Directions: Range to output from the entries below: the line containing "por la UNESCO" through the line containing "importancia de su". Set it down exactly, ends included, nothing else.

Records from a dataset
Start of Block

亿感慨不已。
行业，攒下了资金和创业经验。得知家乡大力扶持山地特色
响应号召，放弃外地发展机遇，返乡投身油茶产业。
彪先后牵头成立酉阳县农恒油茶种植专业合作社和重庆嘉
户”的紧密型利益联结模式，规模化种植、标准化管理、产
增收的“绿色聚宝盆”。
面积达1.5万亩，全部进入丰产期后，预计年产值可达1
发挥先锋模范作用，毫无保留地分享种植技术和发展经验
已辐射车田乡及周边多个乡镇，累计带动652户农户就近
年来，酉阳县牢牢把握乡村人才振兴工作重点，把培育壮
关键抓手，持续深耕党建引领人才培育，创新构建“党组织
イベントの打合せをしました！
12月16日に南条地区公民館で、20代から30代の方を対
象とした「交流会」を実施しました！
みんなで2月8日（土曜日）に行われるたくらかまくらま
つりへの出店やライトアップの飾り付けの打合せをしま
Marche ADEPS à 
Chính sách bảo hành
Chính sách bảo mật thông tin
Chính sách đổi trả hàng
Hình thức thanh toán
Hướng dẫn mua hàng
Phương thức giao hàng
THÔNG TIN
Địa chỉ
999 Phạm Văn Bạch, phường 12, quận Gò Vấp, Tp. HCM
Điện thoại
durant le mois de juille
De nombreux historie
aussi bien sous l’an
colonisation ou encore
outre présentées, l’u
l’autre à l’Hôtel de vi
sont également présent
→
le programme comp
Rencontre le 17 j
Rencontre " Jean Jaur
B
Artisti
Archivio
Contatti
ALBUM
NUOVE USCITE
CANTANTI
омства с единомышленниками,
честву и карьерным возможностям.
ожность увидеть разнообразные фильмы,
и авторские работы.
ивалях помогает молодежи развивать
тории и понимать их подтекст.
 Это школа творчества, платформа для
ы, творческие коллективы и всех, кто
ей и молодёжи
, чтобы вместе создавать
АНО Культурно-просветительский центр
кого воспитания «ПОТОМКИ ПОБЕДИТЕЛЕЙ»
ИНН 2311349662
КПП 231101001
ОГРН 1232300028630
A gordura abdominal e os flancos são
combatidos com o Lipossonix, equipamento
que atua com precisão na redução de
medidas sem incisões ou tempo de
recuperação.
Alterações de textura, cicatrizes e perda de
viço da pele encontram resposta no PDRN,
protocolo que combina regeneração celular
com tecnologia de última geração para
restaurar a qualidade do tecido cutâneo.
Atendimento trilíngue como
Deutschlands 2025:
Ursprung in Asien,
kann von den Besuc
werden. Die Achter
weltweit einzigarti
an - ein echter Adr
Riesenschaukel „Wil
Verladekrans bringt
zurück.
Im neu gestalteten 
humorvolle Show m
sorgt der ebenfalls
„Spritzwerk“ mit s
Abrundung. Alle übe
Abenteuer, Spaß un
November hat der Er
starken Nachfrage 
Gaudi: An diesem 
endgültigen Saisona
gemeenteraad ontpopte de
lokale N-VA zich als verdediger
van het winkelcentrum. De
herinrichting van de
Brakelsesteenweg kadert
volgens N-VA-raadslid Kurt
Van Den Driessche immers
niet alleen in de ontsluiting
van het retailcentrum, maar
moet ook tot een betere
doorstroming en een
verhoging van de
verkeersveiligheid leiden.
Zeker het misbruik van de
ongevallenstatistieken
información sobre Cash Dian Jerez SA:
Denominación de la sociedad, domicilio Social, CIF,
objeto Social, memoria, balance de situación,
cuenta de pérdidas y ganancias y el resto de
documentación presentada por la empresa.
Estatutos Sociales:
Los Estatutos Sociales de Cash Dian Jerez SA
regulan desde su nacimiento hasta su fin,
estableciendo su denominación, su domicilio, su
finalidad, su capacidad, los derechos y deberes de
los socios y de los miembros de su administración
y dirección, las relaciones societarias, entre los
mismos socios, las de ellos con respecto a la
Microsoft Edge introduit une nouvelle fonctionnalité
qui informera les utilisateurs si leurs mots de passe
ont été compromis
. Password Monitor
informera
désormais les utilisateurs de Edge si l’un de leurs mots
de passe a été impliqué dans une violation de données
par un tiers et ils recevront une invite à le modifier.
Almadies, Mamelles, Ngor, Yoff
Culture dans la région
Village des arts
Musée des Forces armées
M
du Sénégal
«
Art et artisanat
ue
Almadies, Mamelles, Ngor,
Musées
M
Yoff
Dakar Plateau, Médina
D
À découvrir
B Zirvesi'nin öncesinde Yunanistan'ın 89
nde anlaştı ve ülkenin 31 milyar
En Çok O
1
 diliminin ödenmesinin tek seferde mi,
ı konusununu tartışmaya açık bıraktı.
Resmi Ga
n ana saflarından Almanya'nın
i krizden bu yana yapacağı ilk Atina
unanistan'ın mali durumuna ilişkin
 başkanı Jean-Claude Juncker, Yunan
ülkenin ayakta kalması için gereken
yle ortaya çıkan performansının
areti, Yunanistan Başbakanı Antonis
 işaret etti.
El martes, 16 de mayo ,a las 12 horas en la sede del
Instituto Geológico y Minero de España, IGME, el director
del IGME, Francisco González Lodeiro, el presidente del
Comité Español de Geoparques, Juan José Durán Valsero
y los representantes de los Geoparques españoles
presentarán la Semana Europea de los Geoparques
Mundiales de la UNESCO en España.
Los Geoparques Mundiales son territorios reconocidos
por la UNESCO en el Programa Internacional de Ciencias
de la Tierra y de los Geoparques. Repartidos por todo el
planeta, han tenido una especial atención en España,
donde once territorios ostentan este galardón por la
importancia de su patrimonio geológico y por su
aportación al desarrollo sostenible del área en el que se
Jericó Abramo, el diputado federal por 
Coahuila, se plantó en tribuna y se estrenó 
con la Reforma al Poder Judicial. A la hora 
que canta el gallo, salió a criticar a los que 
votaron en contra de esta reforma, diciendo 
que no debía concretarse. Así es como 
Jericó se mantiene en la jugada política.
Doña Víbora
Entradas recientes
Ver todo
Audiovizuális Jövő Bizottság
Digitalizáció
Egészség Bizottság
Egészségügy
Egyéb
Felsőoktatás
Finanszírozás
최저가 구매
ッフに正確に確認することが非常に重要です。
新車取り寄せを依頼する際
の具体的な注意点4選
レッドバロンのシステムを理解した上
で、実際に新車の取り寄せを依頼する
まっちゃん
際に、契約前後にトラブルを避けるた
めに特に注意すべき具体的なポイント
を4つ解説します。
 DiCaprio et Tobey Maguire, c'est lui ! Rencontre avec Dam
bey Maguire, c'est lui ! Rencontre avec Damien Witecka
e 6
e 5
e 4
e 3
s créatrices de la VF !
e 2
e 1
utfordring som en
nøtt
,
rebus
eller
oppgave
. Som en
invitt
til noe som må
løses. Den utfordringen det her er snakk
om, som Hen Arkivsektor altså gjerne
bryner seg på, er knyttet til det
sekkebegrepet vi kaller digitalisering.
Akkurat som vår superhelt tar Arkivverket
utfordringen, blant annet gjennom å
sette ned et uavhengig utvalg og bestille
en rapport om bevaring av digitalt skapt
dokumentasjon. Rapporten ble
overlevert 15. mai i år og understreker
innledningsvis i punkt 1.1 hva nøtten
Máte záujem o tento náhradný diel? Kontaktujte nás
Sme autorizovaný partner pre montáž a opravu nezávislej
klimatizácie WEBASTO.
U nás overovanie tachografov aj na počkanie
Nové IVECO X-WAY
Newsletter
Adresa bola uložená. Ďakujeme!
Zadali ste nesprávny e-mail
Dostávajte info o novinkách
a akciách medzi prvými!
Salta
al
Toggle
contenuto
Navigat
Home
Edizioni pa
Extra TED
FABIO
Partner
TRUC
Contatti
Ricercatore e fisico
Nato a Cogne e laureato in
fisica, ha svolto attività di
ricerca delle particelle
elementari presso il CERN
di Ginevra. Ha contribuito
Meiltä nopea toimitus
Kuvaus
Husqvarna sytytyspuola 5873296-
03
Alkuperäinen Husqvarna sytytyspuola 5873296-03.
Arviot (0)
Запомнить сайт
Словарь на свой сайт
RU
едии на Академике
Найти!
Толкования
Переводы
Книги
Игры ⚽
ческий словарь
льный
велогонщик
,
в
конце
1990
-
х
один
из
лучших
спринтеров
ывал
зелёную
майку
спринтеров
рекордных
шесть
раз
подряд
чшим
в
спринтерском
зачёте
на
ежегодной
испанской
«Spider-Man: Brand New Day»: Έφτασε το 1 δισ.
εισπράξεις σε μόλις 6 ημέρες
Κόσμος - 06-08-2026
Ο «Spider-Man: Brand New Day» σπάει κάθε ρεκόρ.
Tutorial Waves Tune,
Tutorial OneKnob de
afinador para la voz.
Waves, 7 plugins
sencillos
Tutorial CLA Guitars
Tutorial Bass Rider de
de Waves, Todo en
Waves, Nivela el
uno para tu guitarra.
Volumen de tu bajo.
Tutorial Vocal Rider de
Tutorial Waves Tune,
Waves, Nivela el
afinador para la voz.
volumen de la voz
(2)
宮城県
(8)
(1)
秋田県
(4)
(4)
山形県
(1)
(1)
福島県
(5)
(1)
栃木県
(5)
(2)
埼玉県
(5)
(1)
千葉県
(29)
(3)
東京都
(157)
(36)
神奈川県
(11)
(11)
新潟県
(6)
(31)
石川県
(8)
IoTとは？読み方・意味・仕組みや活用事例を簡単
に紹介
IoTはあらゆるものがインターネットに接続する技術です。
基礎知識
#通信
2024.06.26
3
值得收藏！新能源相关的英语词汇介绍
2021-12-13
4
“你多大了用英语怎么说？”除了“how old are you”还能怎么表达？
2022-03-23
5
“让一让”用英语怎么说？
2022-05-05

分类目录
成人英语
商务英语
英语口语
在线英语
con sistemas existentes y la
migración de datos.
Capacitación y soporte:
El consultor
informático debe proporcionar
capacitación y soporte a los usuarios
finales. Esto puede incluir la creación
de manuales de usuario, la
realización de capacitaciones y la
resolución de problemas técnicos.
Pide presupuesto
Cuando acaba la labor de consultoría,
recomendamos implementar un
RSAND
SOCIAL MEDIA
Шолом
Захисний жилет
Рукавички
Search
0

End of Block

Exercise output:
por la UNESCO en el Programa Internacional de Ciencias
de la Tierra y de los Geoparques. Repartidos por todo el
planeta, han tenido una especial atención en España,
donde once territorios ostentan este galardón por la
importancia de su patrimonio geológico y por su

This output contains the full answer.